Gmail to give warning notifications on Unencrypted Mails
Gmail is used by default by any Android phone user. You need a Google account to use Play Store and other features in an Android Smartphone. The Gmail application is one of the phone mail clients ruling the app market when it comes to mails. The simple user interface and the categorization of mails has been an instant hit with users.
Because of continuing issues with email security, Google has announced that Gmail will get features that will notify them when they get messages through a non-encrypted connection.

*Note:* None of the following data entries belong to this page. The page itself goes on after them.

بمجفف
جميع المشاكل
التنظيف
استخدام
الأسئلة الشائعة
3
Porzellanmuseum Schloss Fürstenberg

A study conducted by Google and researchers at the universities of Illinois at Urbana-Champaign and Michigan has found that regions of the Internet are preventing message encryption by tampering with requests to initiate Secure Sockets Layer connections, and malicious DNS servers are publishing fake routing information to email servers looking for Gmail. “These threats don’t affect communication between Gmail users, but they may impact messaging between providers”, Google said.
However the app will only warn the user. It will not be able track the sender. “This is part of a multistep process, not a final solution,” Rob Enderle principal analyst told the E-Commerce Times. The warning “will help in cases where hackers try to perform DNS poisoning while trying to infect or phish users visiting well-established websites,” security consultant Sorin Mustaca said.

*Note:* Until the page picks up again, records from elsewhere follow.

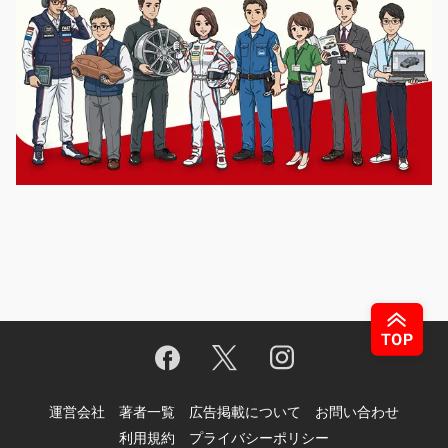
運営会社
著者一覧
広告掲載について
お問い合わせ
利用規約
プライバシーポリシー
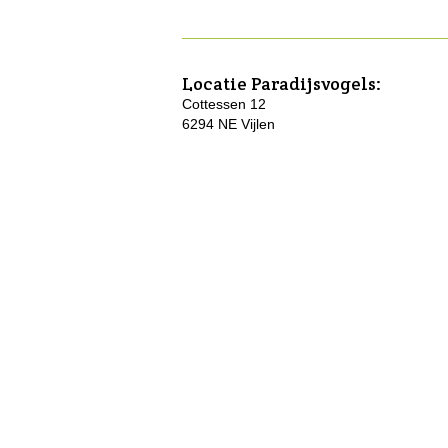
Locatie
Paradijsvogels
:
Cottessen 12
6294 NE Vijlen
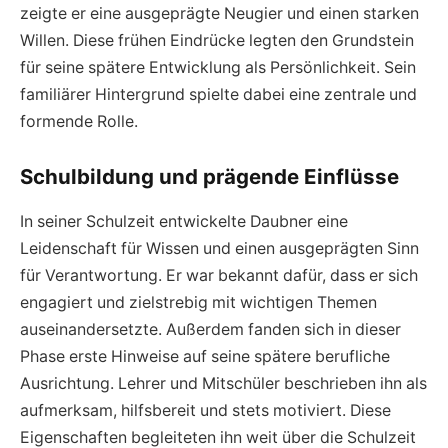
zeigte er eine ausgeprägte Neugier und einen starken
Willen. Diese frühen Eindrücke legten den Grundstein
für seine spätere Entwicklung als Persönlichkeit. Sein
familiärer Hintergrund spielte dabei eine zentrale und
formende Rolle.
Schulbildung und prägende Einflüsse
In seiner Schulzeit entwickelte Daubner eine
Leidenschaft für Wissen und einen ausgeprägten Sinn
für Verantwortung. Er war bekannt dafür, dass er sich
engagiert und zielstrebig mit wichtigen Themen
auseinandersetzte. Außerdem fanden sich in dieser
Phase erste Hinweise auf seine spätere berufliche
Ausrichtung. Lehrer und Mitschüler beschrieben ihn als
aufmerksam, hilfsbereit und stets motiviert. Diese
Eigenschaften begleiteten ihn weit über die Schulzeit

“The security landscape is very fragmented and very discombobulated with regard to encryption,” said Paul Ferguson, a threat research advisor at Trend Micro. “There doesn’t seem to be a lot of coherency, to the point where end users are confused and don’t know how to properly protect themselves.”
Encryption in email “is not fully baked and is fragmented at various levels of the protocol stack,” he told the E-Commerce Times. Users can encrypt their email with Pretty Good Privacy, but “then it runs across unencrypted paths.”
The main problem with email security is lack of awareness, Ferguson said, but, “as more data breaches occur and more personally identifiable information is stolen, that may change.”
“Warning Gmail users of incoming unencrypted emails tackles only the client side of the problem; there are issues in other areas, including server-to-server communications, where TLS applies and in certificate authority architecture”, he said. “We have a disorganized technology space that doesn’t serve the end user very well”, he added.
The Gmail features will be rolled out in the coming months.